*** SOURCE INFORMATION Section Begins ***
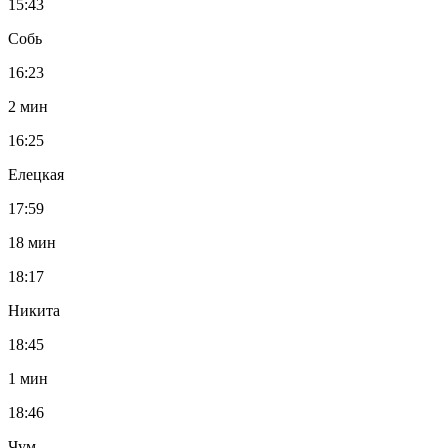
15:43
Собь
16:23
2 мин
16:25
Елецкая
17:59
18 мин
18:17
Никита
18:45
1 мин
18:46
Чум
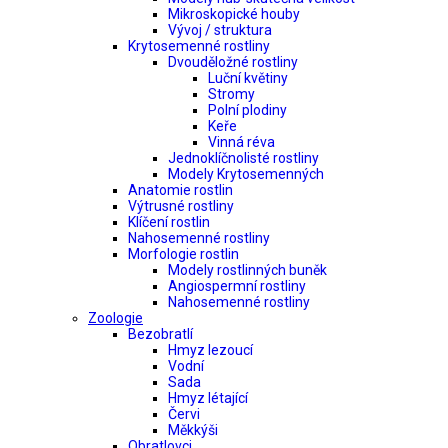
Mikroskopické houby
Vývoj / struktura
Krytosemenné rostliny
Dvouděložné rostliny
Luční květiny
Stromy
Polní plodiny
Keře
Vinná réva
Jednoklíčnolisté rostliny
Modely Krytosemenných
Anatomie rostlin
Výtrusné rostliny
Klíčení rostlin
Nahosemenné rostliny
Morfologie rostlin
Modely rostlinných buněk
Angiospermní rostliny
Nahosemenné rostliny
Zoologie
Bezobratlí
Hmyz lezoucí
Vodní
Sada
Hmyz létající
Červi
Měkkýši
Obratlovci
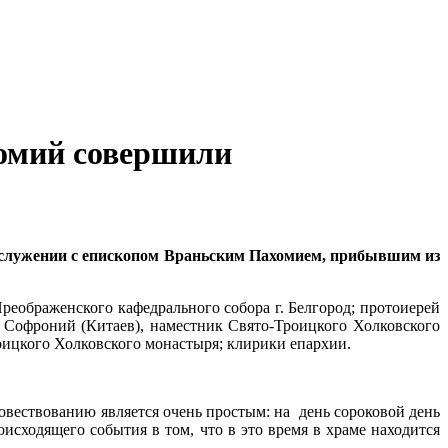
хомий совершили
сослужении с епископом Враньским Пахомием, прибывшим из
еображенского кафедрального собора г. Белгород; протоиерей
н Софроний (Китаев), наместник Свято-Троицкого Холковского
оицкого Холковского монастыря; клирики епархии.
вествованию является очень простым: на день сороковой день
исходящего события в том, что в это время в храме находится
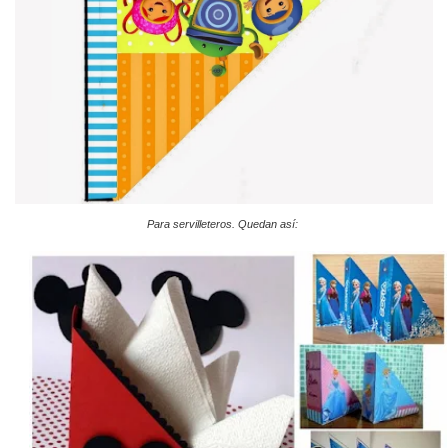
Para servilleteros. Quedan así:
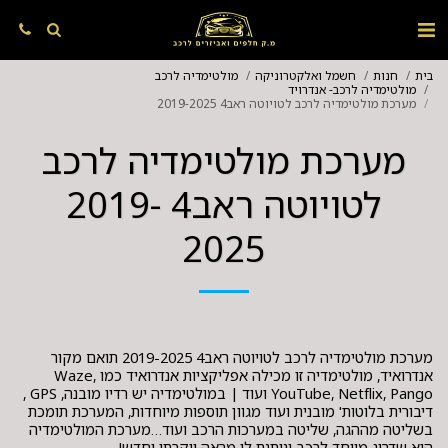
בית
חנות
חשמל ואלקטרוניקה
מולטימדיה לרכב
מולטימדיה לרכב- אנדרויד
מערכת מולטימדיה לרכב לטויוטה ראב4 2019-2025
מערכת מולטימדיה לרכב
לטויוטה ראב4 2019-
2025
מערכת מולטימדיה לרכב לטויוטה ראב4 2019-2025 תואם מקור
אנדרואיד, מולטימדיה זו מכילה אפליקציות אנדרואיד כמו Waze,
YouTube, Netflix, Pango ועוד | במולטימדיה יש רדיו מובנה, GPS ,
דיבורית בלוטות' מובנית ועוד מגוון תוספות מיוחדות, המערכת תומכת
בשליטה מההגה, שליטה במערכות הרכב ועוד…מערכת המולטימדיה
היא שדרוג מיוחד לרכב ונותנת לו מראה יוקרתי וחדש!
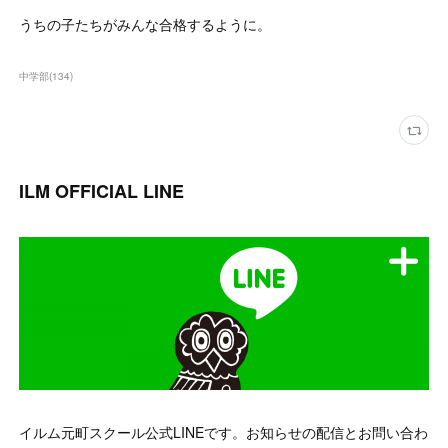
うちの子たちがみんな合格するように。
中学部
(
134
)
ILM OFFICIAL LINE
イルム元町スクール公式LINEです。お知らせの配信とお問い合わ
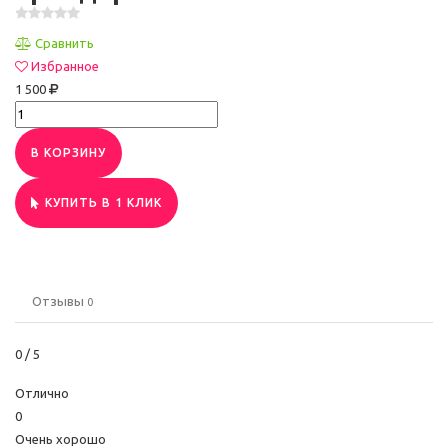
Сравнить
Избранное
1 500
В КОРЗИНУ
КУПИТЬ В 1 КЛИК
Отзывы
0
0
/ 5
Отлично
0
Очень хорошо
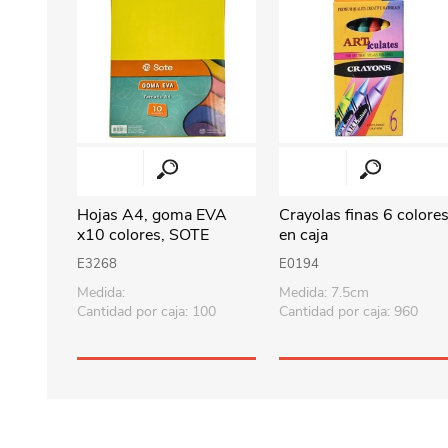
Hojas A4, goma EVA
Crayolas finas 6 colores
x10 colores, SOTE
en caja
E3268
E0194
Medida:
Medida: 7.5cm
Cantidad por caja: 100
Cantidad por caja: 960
*** SOURCE INFORMATION Section Ends ***
*** SOURCE INFORMATION Section Begins ***
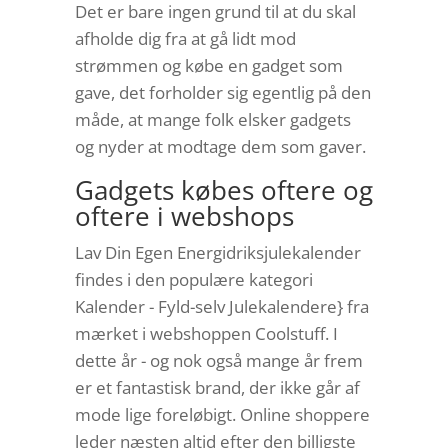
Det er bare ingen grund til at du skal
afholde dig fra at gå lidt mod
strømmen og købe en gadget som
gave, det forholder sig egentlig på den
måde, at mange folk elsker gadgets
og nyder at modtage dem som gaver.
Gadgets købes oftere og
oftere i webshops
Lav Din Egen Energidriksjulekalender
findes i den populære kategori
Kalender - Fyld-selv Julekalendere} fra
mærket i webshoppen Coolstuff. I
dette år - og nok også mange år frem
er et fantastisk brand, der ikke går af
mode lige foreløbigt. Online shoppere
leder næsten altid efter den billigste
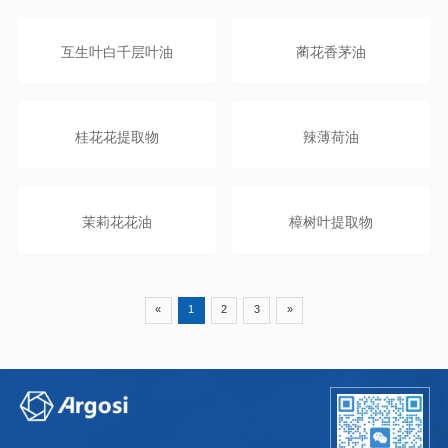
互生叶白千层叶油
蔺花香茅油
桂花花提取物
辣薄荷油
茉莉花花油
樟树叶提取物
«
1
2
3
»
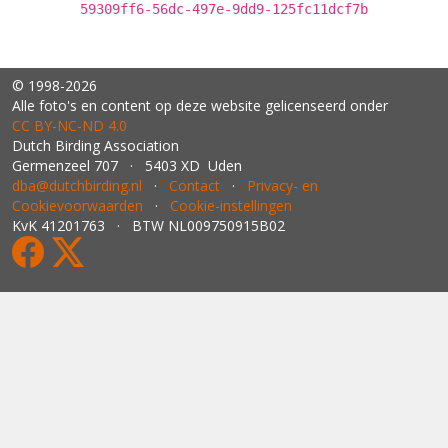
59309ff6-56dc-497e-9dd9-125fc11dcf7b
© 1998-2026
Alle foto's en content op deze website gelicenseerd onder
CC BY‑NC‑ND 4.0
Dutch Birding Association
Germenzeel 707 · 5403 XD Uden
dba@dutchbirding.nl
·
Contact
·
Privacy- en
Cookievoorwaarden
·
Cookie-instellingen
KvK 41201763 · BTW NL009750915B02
*** SOURCE INFORMATION Section Ends ***
◆ **WHAT IS NEEDED**
Look through the entries above and report each line where the string "ועוד" occurs.

◆ **TASK RESPONSE**
YouTube, Netflix, Pango ועוד | במולטימדיה יש רדיו מובנה, GPS ,
דיבורית בלוטות' מובנית ועוד מגוון תוספות מיוחדות, המערכת תומכת
בשליטה מההגה, שליטה במערכות הרכב ועוד…מערכת המולטימדיה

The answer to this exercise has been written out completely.